# Work instruction
The records follow. Copy them exactly, but omit the pictures.

+ + + + + + +

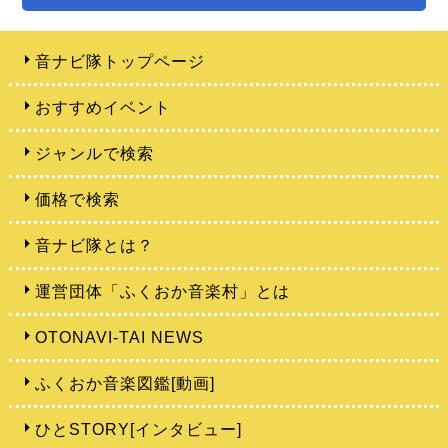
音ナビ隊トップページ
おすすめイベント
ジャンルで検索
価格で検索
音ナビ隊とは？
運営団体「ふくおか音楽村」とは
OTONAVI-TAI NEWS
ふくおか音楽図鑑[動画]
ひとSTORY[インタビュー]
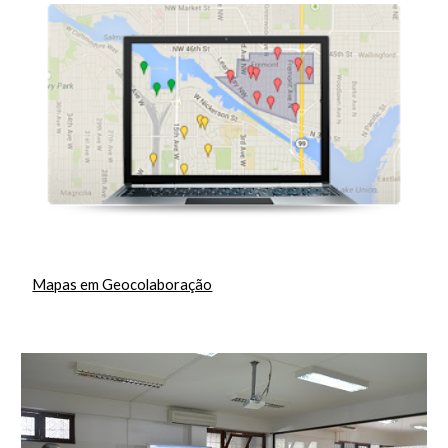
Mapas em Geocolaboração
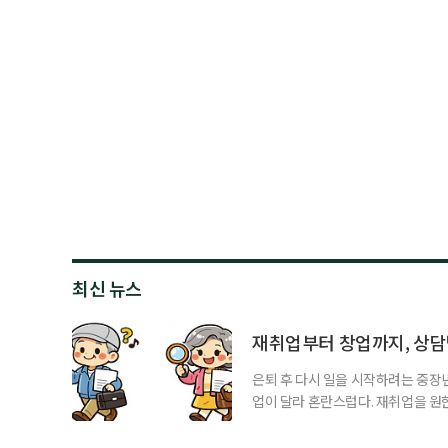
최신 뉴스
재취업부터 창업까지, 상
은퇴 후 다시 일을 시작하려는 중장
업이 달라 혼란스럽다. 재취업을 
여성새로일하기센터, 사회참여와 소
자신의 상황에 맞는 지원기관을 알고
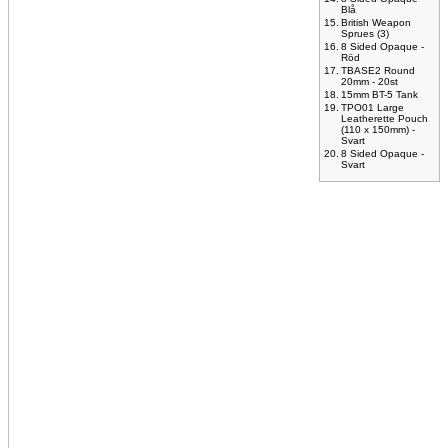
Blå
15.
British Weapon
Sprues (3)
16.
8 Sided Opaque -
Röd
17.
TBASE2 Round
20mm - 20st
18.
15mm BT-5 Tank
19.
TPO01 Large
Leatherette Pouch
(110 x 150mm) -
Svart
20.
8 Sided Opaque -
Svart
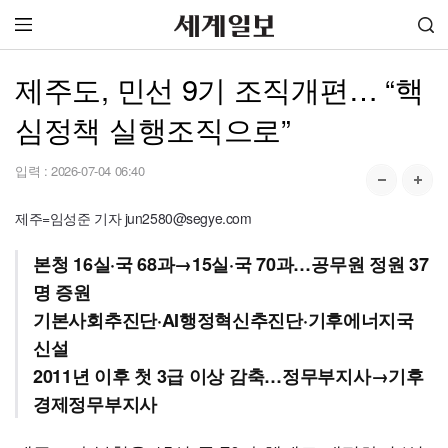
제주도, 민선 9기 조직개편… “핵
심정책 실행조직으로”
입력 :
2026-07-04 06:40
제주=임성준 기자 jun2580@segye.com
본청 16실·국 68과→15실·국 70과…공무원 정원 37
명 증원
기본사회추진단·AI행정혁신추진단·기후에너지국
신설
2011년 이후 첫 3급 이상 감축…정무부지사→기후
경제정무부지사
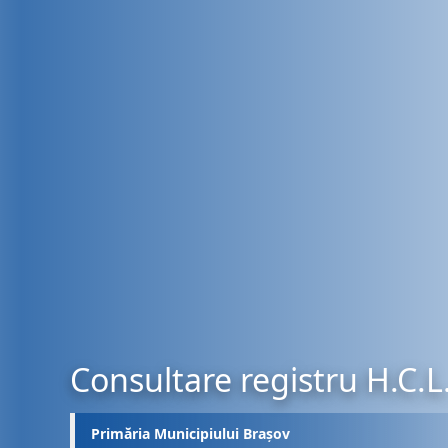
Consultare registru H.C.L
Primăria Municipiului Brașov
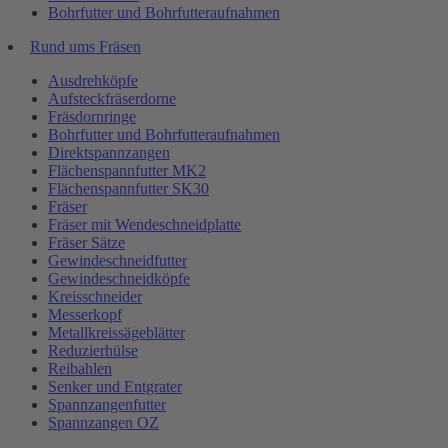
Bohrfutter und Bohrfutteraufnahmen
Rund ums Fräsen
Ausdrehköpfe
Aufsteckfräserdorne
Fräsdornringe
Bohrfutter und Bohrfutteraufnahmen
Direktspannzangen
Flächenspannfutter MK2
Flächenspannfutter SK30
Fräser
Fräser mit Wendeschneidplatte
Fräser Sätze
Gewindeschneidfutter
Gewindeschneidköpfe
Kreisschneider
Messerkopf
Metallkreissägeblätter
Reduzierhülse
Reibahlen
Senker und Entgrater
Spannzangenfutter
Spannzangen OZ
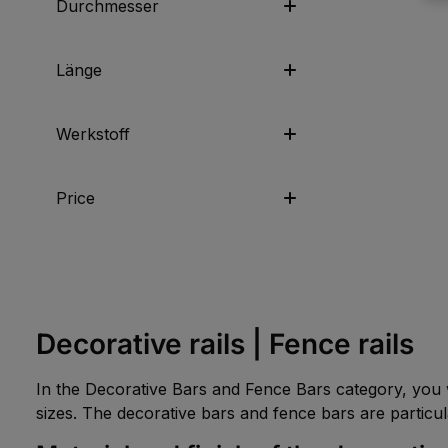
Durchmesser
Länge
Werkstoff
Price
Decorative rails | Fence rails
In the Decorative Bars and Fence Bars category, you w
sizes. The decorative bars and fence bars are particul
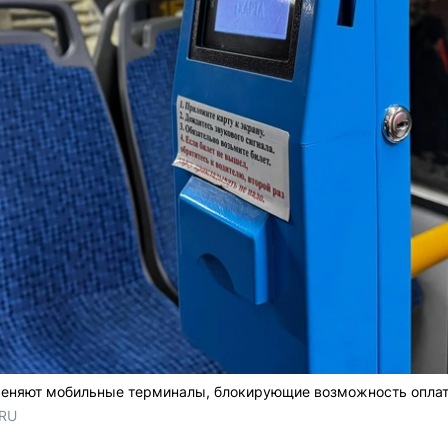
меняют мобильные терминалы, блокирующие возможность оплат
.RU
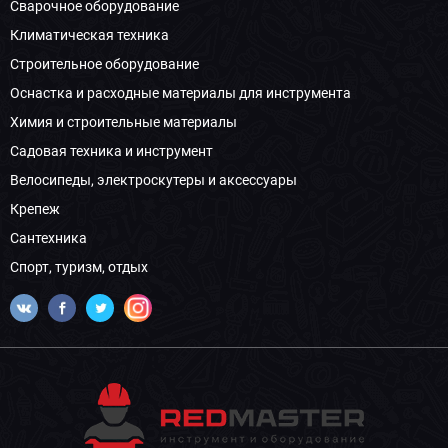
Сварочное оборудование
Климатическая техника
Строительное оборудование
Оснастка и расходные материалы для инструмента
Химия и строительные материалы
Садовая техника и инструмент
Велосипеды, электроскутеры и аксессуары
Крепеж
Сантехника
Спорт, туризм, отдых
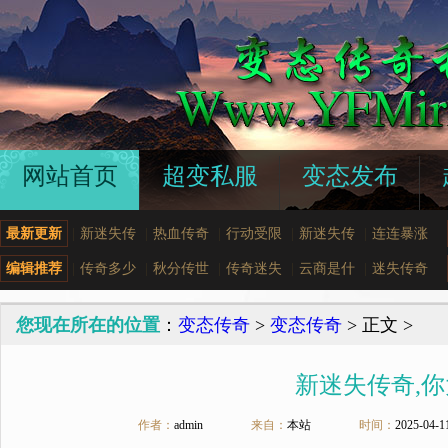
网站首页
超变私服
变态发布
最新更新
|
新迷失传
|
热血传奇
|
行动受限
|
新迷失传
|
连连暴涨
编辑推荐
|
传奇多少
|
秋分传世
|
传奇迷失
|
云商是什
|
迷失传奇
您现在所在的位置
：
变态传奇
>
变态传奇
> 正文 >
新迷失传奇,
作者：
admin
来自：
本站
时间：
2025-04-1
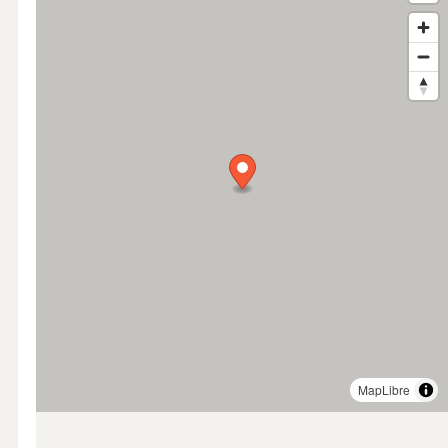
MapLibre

+ + + + + + +

# Solution for this exercise
音ナビ隊トップページ
おすすめイベント
ジャンルで検索
価格で検索
音ナビ隊とは？
運営団体「ふくおか音楽村」とは
OTONAVI-TAI NEWS
ふくおか音楽図鑑[動画]
ひとSTORY[インタビュー]
Mapas em Geocolaboração
최신 뉴스
재취업부터 창업까지, 상
은퇴 후 다시 일을 시작하려는 중장
업이 달라 혼란스럽다. 재취업을 
여성새로일하기센터, 사회참여와 소
자신의 상황에 맞는 지원기관을 알고
Blå
15.
British Weapon
Sprues (3)
16.
8 Sided Opaque -
Röd
17.
TBASE2 Round
20mm - 20st
18.
15mm BT-5 Tank
19.
TPO01 Large
Leatherette Pouch
(110 x 150mm) -
Svart
20.
8 Sided Opaque -
Svart
제주도, 민선 9기 조직개편… “핵
심정책 실행조직으로”
입력 :
2026-07-04 06:40
제주=임성준 기자 jun2580@segye.com
본청 16실·국 68과→15실·국 70과…공무원 정원 37
명 증원
기본사회추진단·AI행정혁신추진단·기후에너지국
신설
2011년 이후 첫 3급 이상 감축…정무부지사→기후
경제정무부지사
Consultare registru H.C.L
Primăria Municipiului Brașov
Bohrfutter und Bohrfutteraufnahmen
Rund ums Fräsen
Ausdrehköpfe
Aufsteckfräserdorne
Fräsdornringe
Bohrfutter und Bohrfutteraufnahmen
Direktspannzangen
Flächenspannfutter MK2
Flächenspannfutter SK30
Fräser
Fräser mit Wendeschneidplatte
Fräser Sätze
Gewindeschneidfutter
Gewindeschneidköpfe
Kreisschneider
Messerkopf
Metallkreissägeblätter
Reduzierhülse
Reibahlen
Senker und Entgrater
Spannzangenfutter
Spannzangen OZ
Durchmesser
Länge
Werkstoff
Price
Decorative rails | Fence rails
In the Decorative Bars and Fence Bars category, you w
sizes. The decorative bars and fence bars are particul
меняют мобильные терминалы, блокирующие возможность оплат
.RU
Сварочное оборудование
Климатическая техника
Строительное оборудование
Оснастка и расходные материалы для инструмента
Химия и строительные материалы
Садовая техника и инструмент
Велосипеды, электроскутеры и аксессуары
Крепеж
Сантехника
Спорт, туризм, отдых
网站首页
超变私服
变态发布
最新更新
|
新迷失传
|
热血传奇
|
行动受限
|
新迷失传
|
连连暴涨
编辑推荐
|
传奇多少
|
秋分传世
|
传奇迷失
|
云商是什
|
迷失传奇
您现在所在的位置
：
变态传奇
>
变态传奇
> 正文 >
新迷失传奇,
作者：
admin
来自：
本站
时间：
2025-04-1
MapLibre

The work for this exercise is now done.